We showed the guard a photo of the bronze plaque honoring Lt Col Stephen Moore that I had found on a website. I explained that we wanted very badly to locate the plaque for ourselves and photograph it, and also to walk around and try to locate a stream that was on the property. So, after a thorough search of our vehicle and on approval of our identification, we were told that we could go ahead and drive onto the property to conduct our search.
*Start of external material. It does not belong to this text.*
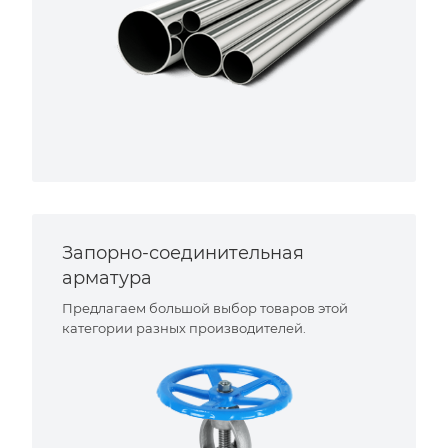
Запорно-соединительная
арматура
Предлагаем большой выбор товаров этой
категории разных производителей.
We could not believe our good fortune!
We drove around and explored the academy grounds using a map I had downloaded from the USMA website. We had to drive carefully to avoid hitting any of the hundreds of cadets running, walking, and marching everywhere. The first thing we did after locating the athletic fields down by the Hudson River on River Road, was to roam the fields, searching for the stream that was documented to have flowed beside the Red House and emptied into the Hudson. We found the stream flowing out of the mountainside, just to the left of the field house, and running underneath the rugby field (see photo below).
We also took a photo from behind the stream looking out across the field and over to the fence where we eventually found the plaque. We are assuming (according to all the information I had gathered from my research and my correspondence with Terri) that the house was located somewhere between the stream and the plaque location, which we later discovered was near our truck parked out on River Road (see black circle on photo below.)
After looking for the plaque and coming up empty-handed, we enlisted the help of two guys who were jogging past. We showed them the photo we had of the plaque and asked if they had ever seen it as they were jogging past the field. They volunteered to help us search and yelled that they had found it, buried under a bed of twigs. The twigs were arranged as if someone were planning to light a fire there (maybe a “hint” left by our elusive Lt Col). We found that strange, but brushed the twigs off and took a photograph of the plaque.
Harry took a photo of me standing with the plaque to show the relative position of the plaque to the fence, road, railroad track, and the river. The Hudson is just beyond the railroad track behind me, but is hidden in this view.
I was informed that members of the Moore family were there for a Moore family reunion in 1991, at which time they dedicated the site, planted a tree, and ordered the plaque. It seems that the original homesite is now the location of the new Anderson Rugby Complex and Field House that opened in 2007.
Our next stop was a drive back up River Road to an area overlooking the docks on the river to try for another view of the original site of the Red House in relation to the Hudson River. The view from there was absolutely breathtaking! I have placed a white circle on the photo below to show the approximate location of the homesite on the rugby field, just left of the field house.
Lastly, I took the photo below from Trophy Point to show the relative distance from the homesite on the left bank of the Hudson River directly across to Constitution Island on the right bank, an island which is part of the grounds of the United States Army Garrison, West Point. It was known as Martler’s Rock in colonial times and renamed Constitution Island in 1775.
The Hudson Highlands are gorgeous in October and I encourage other Stephen Moore descendants to make the trip--you won’t be disappointed!